◆ WHAT YOU SHOULD DO
The full set of entries below, restated word for word and stripped of images, is the expected result.
--- DATASET RECORDS ---
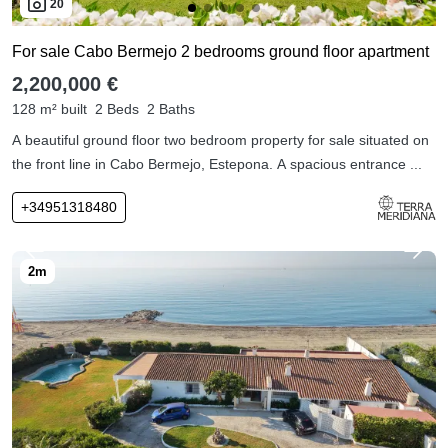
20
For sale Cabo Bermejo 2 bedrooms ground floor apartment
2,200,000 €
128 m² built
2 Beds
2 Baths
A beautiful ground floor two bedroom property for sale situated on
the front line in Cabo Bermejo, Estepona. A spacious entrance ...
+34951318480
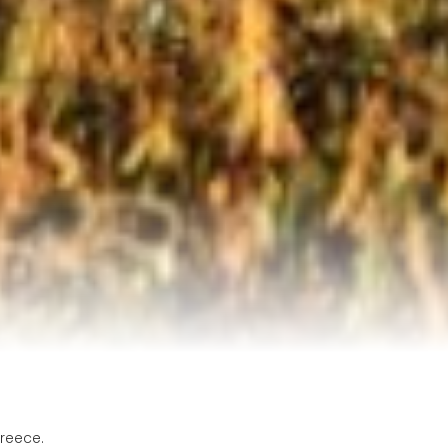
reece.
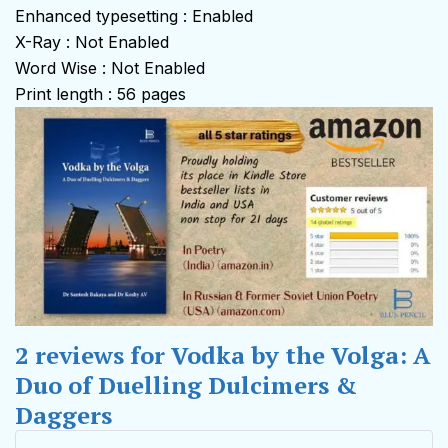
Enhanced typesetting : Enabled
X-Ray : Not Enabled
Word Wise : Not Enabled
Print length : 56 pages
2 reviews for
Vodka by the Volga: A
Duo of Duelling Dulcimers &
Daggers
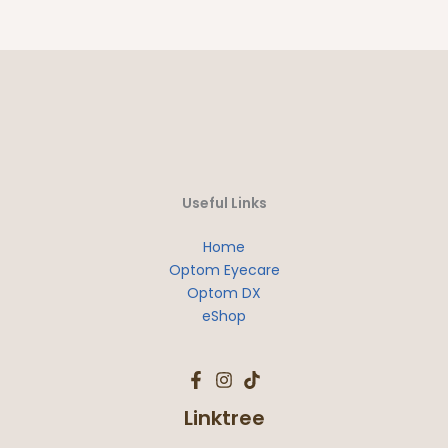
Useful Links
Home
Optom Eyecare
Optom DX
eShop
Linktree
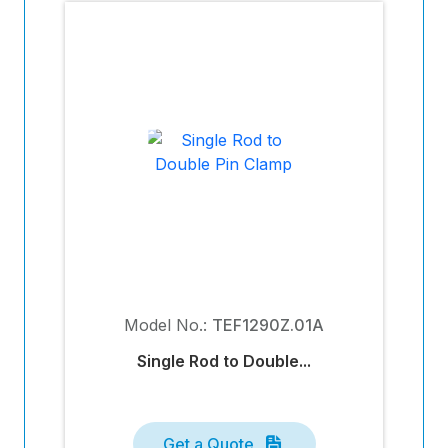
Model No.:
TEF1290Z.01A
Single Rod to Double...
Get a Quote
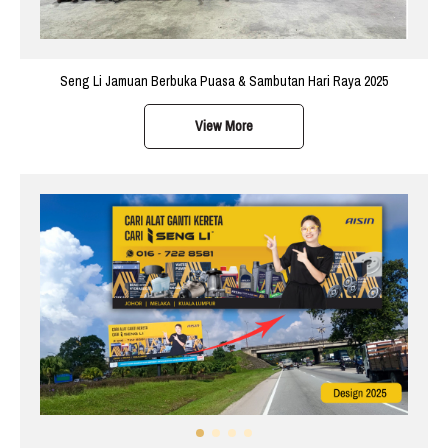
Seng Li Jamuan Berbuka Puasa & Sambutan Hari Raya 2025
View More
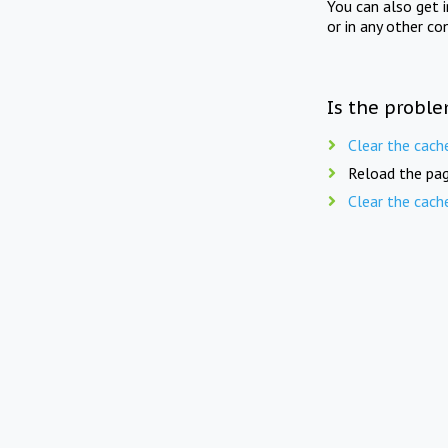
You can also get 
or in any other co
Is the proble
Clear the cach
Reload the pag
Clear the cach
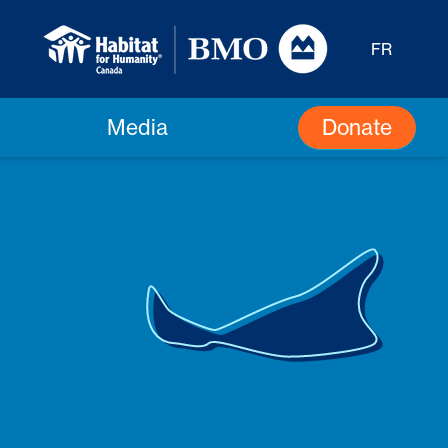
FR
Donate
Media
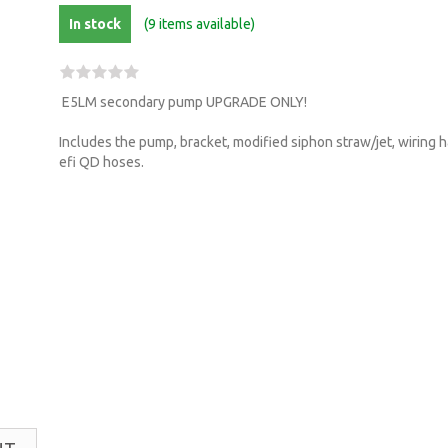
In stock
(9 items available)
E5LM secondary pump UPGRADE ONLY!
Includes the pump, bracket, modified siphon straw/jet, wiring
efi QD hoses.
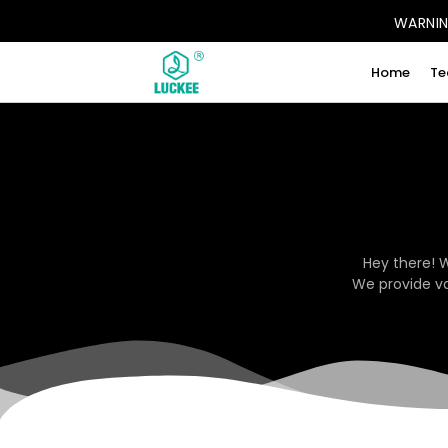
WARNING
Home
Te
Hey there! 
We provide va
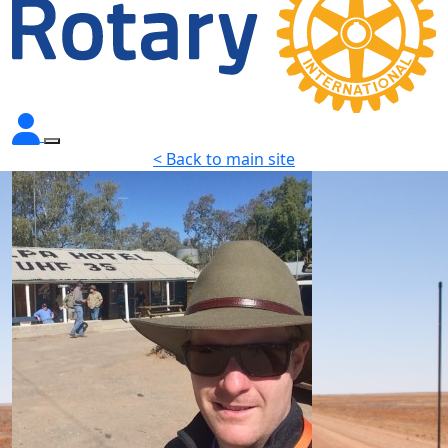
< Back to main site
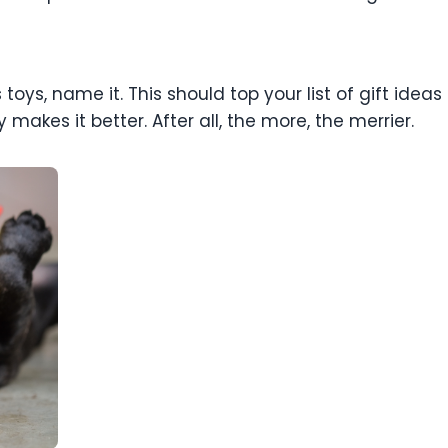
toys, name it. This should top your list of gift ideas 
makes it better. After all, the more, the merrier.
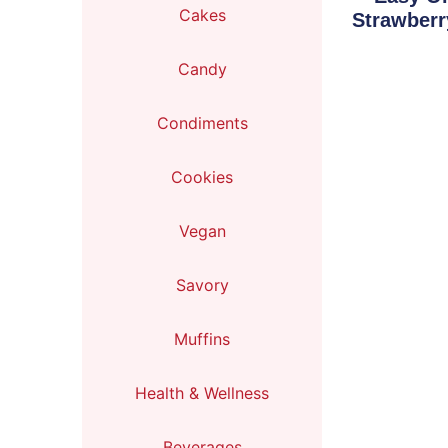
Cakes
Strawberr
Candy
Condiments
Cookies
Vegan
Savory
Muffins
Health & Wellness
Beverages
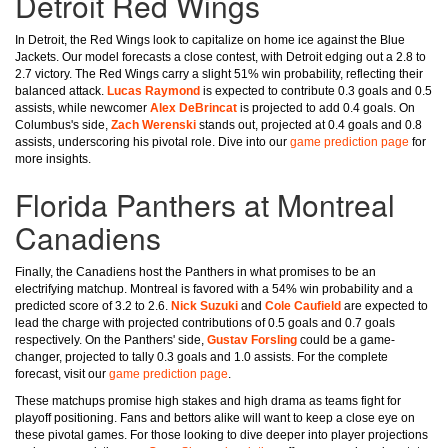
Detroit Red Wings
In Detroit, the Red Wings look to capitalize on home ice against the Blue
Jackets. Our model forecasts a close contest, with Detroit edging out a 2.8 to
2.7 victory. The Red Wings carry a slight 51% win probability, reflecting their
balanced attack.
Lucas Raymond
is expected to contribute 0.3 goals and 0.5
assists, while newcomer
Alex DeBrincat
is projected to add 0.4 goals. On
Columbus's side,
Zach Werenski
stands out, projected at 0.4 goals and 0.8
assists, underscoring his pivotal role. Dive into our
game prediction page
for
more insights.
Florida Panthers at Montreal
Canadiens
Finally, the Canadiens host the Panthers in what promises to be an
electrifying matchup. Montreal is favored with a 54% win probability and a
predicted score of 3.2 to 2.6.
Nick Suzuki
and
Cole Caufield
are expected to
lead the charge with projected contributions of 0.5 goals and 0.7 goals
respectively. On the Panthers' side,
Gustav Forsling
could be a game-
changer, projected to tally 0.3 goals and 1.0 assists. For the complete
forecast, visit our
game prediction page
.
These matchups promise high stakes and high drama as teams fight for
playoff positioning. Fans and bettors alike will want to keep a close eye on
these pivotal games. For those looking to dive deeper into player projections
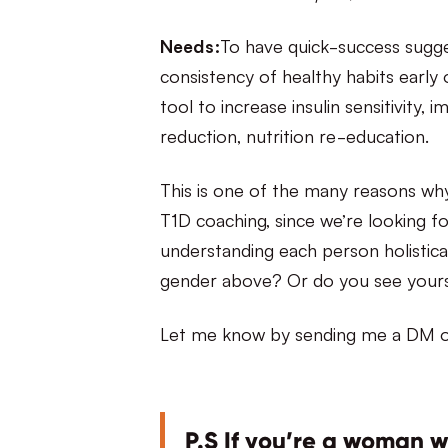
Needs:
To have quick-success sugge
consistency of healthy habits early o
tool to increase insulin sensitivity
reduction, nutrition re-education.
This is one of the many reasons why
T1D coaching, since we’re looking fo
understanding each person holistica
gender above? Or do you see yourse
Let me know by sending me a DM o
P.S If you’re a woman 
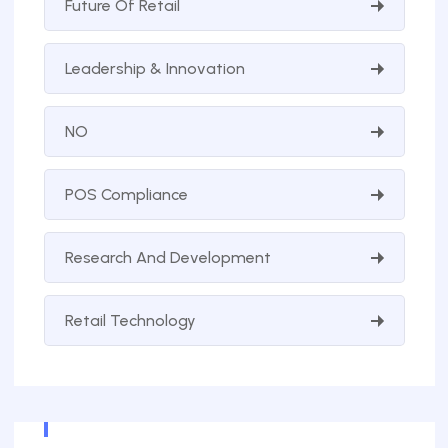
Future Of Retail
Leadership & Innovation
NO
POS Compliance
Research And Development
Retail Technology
---
◆ THE ANSWER
20
For sale Cabo Bermejo 2 bedrooms ground floor apartment
2,200,000 €
128 m² built
2 Beds
2 Baths
A beautiful ground floor two bedroom property for sale situated on
the front line in Cabo Bermejo, Estepona. A spacious entrance ...
+34951318480
reece.
Enhanced typesetting : Enabled
X-Ray : Not Enabled
Word Wise : Not Enabled
Print length : 56 pages
2 reviews for
Vodka by the Volga: A
Duo of Duelling Dulcimers &
Daggers
Useful Links
Home
Optom Eyecare
Optom DX
eShop
Linktree
Model No.:
TEF1290Z.01A
Single Rod to Double...
Get a Quote
Seng Li Jamuan Berbuka Puasa & Sambutan Hari Raya 2025
View More
You can also get 
or in any other co
Is the proble
Clear the cach
Reload the pag
Clear the cach
FR
Donate
Media
In stock
(9 items available)
E5LM secondary pump UPGRADE ONLY!
Includes the pump, bracket, modified siphon straw/jet, wiring
efi QD hoses.
WARNING
Home
Te
Hey there! 
We provide va
< Back to main site
toys, name it. This should top your list of gift ideas 
makes it better. After all, the more, the merrier.
Cakes
Strawberr
Candy
Condiments
Cookies
Vegan
Savory
Muffins
Health & Wellness
Beverages
Detroit Red Wings
In Detroit, the Red Wings look to capitalize on home ice against the Blue
Jackets. Our model forecasts a close contest, with Detroit edging out a 2.8 to
2.7 victory. The Red Wings carry a slight 51% win probability, reflecting their
balanced attack.
Lucas Raymond
is expected to contribute 0.3 goals and 0.5
assists, while newcomer
Alex DeBrincat
is projected to add 0.4 goals. On
Columbus's side,
Zach Werenski
stands out, projected at 0.4 goals and 0.8
assists, underscoring his pivotal role. Dive into our
game prediction page
for
more insights.
Florida Panthers at Montreal
Canadiens
Finally, the Canadiens host the Panthers in what promises to be an
electrifying matchup. Montreal is favored with a 54% win probability and a
predicted score of 3.2 to 2.6.
Nick Suzuki
and
Cole Caufield
are expected to
lead the charge with projected contributions of 0.5 goals and 0.7 goals
respectively. On the Panthers' side,
Gustav Forsling
could be a game-
changer, projected to tally 0.3 goals and 1.0 assists. For the complete
forecast, visit our
game prediction page
.
These matchups promise high stakes and high drama as teams fight for
playoff positioning. Fans and bettors alike will want to keep a close eye on
these pivotal games. For those looking to dive deeper into player projections
Needs:
To have quick-success sugge
consistency of healthy habits early o
tool to increase insulin sensitivity
reduction, nutrition re-education.
This is one of the many reasons why
T1D coaching, since we’re looking fo
understanding each person holistica
gender above? Or do you see yourse
Let me know by sending me a DM o
P.S If you’re a woman 
Future Of Retail
Leadership & Innovation
NO
POS Compliance
Research And Development
Retail Technology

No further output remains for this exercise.